======== Data excerpts

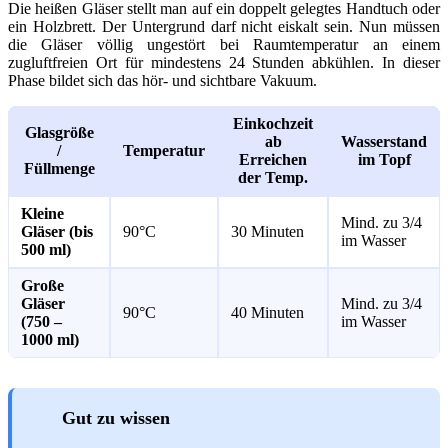
Die heißen Gläser stellt man auf ein doppelt gelegtes Handtuch oder
ein Holzbrett. Der Untergrund darf nicht eiskalt sein. Nun müssen
die Gläser völlig ungestört bei Raumtemperatur an einem
zugluftfreien Ort für mindestens 24 Stunden abkühlen. In dieser
Phase bildet sich das hör- und sichtbare Vakuum.
Einkochzeit
Glasgröße
ab
Wasserstand
/
Temperatur
Erreichen
im Topf
Füllmenge
der Temp.
Kleine
Mind. zu 3/4
Gläser (bis
90°C
30 Minuten
im Wasser
500 ml)
Große
Gläser
Mind. zu 3/4
90°C
40 Minuten
(750 –
im Wasser
1000 ml)
Gut zu wissen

================

▸ Exercise requirements:
Scan the material above for the word "Gläser", and copy every line in which it is found.

▸ Solution:
Die heißen Gläser stellt man auf ein doppelt gelegtes Handtuch oder
die Gläser völlig ungestört bei Raumtemperatur an einem
Gläser (bis
Gläser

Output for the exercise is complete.